→ **GOAL OF THE EXERCISE**
Examine every line of the listing below. Count those containing "Nemokama" and state only the result.

→ **SUPPLIED DATA**
▽

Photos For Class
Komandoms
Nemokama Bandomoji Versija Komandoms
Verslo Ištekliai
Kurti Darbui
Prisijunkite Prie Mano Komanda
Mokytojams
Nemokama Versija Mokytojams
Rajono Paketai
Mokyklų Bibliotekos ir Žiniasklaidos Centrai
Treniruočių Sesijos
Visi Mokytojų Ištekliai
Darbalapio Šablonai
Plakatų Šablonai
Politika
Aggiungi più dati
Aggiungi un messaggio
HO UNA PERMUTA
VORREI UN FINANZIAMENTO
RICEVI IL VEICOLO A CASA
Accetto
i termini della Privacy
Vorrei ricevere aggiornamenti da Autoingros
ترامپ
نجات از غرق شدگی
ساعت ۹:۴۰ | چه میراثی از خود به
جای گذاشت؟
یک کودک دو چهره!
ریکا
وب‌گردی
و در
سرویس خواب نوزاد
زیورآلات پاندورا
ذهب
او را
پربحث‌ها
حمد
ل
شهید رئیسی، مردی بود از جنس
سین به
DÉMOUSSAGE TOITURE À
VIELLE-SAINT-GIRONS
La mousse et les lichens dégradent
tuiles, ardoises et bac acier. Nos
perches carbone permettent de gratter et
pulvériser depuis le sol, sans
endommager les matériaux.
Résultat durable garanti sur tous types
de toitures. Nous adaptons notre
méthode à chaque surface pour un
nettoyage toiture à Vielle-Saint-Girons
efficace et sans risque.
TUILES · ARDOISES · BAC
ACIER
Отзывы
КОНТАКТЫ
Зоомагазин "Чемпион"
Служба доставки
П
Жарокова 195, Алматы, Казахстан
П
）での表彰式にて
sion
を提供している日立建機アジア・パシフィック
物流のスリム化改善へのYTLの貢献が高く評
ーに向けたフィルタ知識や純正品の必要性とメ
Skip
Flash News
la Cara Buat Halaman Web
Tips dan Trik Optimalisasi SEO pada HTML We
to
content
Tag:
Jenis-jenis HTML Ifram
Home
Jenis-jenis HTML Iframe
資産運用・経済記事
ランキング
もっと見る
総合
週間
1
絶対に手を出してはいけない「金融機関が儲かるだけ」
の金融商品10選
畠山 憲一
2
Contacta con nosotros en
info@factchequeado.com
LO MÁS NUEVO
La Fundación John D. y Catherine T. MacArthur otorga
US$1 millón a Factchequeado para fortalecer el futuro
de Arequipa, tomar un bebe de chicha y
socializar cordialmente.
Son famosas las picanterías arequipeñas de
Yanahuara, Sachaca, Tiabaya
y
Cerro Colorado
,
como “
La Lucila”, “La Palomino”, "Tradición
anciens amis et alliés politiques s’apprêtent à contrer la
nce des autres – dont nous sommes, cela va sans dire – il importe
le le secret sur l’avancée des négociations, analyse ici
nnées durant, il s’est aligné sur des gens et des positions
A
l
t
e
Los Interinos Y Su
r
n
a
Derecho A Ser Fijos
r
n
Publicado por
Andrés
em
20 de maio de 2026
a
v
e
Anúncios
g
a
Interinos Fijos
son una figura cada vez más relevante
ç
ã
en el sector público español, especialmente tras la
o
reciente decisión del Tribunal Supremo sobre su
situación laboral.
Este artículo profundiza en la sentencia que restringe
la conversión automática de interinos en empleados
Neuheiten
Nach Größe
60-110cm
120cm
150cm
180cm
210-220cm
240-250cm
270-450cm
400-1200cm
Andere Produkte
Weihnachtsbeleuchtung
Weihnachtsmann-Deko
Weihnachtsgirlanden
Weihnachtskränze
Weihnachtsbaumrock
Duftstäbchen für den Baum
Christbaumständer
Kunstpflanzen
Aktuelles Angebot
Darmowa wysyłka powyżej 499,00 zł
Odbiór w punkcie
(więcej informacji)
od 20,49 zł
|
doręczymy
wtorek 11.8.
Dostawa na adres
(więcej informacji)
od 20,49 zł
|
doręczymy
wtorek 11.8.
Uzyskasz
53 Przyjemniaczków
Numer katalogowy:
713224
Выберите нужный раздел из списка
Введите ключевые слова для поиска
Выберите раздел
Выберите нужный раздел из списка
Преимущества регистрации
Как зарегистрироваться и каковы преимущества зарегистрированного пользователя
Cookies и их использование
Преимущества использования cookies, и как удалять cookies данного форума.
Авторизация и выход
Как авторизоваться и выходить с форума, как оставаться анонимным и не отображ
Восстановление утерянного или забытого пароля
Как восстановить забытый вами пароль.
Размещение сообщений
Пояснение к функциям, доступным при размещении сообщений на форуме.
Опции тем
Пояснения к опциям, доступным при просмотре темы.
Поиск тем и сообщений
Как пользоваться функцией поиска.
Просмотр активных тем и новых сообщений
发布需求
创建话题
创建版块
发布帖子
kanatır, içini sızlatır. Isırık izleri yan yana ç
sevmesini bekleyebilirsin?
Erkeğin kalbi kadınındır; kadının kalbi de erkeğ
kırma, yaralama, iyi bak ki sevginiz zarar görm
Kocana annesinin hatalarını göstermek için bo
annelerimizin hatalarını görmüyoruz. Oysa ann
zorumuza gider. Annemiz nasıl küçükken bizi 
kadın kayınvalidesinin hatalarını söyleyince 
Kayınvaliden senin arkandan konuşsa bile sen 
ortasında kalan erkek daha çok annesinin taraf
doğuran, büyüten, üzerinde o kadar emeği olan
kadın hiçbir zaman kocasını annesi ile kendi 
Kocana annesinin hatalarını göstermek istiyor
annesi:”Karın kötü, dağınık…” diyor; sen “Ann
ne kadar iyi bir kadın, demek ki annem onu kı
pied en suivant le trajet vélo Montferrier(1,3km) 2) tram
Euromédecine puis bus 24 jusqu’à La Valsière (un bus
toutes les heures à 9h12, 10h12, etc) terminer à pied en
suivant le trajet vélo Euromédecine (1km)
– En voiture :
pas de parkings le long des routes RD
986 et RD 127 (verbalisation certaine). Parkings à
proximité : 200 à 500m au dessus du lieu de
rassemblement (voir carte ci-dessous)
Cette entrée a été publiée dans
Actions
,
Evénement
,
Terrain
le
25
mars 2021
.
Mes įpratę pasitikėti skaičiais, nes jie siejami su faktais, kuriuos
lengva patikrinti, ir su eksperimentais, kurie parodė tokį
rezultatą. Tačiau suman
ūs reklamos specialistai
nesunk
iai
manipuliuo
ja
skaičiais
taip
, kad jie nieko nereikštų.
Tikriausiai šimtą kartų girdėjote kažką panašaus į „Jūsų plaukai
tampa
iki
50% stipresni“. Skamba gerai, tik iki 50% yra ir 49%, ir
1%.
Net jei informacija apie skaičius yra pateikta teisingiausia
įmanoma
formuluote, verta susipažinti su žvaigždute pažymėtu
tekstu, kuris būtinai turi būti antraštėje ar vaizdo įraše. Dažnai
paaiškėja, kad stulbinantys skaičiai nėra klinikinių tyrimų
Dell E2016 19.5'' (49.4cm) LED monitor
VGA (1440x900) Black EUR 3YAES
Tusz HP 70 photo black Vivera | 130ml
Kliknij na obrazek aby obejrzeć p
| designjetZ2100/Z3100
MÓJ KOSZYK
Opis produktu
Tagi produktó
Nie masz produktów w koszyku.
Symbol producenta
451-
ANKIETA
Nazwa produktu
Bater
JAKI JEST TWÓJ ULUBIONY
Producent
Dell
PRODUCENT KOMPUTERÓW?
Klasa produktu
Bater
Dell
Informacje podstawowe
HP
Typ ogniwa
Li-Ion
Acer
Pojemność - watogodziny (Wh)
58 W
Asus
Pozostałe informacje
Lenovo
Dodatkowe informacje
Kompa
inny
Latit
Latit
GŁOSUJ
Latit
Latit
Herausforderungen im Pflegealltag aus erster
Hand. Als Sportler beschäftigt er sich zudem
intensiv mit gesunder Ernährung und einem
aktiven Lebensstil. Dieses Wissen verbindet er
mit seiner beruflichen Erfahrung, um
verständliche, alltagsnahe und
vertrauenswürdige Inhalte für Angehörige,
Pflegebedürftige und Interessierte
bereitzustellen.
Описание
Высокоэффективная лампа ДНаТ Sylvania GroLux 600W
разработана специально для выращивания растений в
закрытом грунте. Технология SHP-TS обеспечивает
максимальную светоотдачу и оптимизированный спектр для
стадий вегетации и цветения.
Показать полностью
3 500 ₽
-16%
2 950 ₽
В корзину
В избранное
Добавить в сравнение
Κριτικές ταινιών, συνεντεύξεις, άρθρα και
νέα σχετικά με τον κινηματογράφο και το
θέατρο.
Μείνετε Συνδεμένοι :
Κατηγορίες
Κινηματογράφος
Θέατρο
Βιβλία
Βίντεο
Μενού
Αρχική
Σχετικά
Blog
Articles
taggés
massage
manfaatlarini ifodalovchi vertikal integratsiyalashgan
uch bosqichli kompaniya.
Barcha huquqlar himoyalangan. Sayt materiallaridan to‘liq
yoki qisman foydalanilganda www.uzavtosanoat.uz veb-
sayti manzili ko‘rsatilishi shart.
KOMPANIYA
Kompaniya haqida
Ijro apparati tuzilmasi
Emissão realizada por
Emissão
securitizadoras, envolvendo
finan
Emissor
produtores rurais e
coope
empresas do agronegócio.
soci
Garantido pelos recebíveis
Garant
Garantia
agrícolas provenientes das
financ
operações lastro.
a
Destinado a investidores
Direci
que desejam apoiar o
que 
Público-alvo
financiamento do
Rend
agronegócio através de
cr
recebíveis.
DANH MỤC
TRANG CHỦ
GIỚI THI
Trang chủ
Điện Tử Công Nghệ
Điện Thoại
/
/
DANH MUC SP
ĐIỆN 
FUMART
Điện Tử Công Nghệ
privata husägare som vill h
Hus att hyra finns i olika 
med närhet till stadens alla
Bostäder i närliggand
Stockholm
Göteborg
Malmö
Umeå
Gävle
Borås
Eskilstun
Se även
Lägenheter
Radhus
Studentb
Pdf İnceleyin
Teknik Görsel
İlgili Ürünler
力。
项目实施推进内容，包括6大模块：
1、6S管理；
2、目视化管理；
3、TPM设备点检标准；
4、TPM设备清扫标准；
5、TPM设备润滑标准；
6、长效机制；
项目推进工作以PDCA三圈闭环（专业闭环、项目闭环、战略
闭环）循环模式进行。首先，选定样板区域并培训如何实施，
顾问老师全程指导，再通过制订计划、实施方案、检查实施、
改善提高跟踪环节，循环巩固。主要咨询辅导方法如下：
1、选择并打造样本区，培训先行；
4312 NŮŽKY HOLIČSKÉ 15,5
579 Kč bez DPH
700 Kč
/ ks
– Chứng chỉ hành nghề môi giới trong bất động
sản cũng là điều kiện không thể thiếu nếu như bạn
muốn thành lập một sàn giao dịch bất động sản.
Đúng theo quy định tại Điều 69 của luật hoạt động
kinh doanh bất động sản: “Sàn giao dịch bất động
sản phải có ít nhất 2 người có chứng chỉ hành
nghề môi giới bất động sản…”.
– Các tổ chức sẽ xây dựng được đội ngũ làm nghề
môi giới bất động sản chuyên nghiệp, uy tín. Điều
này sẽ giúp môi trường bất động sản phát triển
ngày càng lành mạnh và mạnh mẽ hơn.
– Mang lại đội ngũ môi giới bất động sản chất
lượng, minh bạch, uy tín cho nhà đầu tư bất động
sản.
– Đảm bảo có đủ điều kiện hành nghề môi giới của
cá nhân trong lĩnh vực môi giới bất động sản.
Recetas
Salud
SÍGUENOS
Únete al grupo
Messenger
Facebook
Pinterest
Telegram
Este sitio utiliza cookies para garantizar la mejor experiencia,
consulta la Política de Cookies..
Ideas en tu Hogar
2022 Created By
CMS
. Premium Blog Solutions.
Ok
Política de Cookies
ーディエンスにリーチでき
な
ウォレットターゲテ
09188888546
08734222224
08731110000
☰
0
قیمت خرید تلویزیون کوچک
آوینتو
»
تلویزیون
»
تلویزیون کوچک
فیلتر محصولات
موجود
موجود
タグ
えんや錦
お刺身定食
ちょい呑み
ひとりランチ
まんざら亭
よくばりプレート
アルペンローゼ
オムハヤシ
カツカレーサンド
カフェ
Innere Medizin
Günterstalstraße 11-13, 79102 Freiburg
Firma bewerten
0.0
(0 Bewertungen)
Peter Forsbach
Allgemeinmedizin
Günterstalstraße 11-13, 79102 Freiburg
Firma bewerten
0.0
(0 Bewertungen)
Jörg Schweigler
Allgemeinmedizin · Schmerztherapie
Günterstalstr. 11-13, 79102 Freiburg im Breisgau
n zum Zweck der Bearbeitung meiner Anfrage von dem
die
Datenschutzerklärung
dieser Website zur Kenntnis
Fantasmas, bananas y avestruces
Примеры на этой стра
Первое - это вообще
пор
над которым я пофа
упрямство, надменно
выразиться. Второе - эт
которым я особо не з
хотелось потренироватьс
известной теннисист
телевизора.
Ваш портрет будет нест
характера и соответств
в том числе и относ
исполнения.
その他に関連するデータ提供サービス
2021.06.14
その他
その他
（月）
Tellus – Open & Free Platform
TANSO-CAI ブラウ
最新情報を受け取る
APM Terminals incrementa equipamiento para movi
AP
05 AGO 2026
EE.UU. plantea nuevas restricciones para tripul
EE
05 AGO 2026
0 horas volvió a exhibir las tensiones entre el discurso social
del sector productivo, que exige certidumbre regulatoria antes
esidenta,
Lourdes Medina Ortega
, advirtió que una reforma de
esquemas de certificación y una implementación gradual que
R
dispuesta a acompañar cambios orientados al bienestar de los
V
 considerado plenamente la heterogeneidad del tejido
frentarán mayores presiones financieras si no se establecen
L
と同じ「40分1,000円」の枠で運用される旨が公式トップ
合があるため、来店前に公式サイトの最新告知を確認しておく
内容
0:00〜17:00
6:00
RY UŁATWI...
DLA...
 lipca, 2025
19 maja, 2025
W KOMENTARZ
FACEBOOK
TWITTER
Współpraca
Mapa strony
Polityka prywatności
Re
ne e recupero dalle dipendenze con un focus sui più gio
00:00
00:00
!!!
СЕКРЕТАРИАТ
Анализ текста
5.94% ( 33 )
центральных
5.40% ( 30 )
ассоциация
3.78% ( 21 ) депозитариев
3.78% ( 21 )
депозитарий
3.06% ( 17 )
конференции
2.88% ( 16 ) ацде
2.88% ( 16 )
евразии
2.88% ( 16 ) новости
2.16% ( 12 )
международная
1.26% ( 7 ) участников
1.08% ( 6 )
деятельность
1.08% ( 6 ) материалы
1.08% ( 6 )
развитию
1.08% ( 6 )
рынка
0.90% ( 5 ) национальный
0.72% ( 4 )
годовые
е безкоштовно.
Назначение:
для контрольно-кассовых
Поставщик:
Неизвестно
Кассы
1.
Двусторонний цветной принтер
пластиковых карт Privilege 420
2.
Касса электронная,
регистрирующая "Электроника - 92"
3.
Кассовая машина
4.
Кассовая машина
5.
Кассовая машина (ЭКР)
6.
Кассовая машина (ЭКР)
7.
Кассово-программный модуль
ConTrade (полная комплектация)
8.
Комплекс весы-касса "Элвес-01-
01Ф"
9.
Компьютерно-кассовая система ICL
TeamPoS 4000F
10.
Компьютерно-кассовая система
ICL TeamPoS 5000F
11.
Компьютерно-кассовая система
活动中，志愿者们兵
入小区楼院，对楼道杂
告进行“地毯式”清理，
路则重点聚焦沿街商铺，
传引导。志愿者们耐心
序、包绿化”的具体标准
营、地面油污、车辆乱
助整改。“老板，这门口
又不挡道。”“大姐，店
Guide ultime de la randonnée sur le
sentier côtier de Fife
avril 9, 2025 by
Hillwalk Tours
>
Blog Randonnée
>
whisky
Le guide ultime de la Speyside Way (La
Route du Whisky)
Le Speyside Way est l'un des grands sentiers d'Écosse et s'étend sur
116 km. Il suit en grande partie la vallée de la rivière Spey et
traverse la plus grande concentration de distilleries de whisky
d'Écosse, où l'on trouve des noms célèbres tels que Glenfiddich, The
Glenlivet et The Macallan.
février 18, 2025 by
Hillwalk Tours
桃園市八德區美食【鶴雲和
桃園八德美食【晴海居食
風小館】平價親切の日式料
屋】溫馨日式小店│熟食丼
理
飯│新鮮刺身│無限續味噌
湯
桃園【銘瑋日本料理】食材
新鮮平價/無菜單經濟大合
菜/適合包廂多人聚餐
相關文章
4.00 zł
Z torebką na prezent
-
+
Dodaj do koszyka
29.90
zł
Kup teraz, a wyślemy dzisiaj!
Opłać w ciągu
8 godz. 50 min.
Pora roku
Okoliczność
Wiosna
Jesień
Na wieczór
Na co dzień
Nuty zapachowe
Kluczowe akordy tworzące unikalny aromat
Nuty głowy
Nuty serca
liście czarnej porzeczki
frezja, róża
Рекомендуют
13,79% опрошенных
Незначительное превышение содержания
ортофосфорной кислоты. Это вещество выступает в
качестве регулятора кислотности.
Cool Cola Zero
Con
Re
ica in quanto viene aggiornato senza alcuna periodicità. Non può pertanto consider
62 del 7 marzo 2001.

△

→ **OUTPUT**
2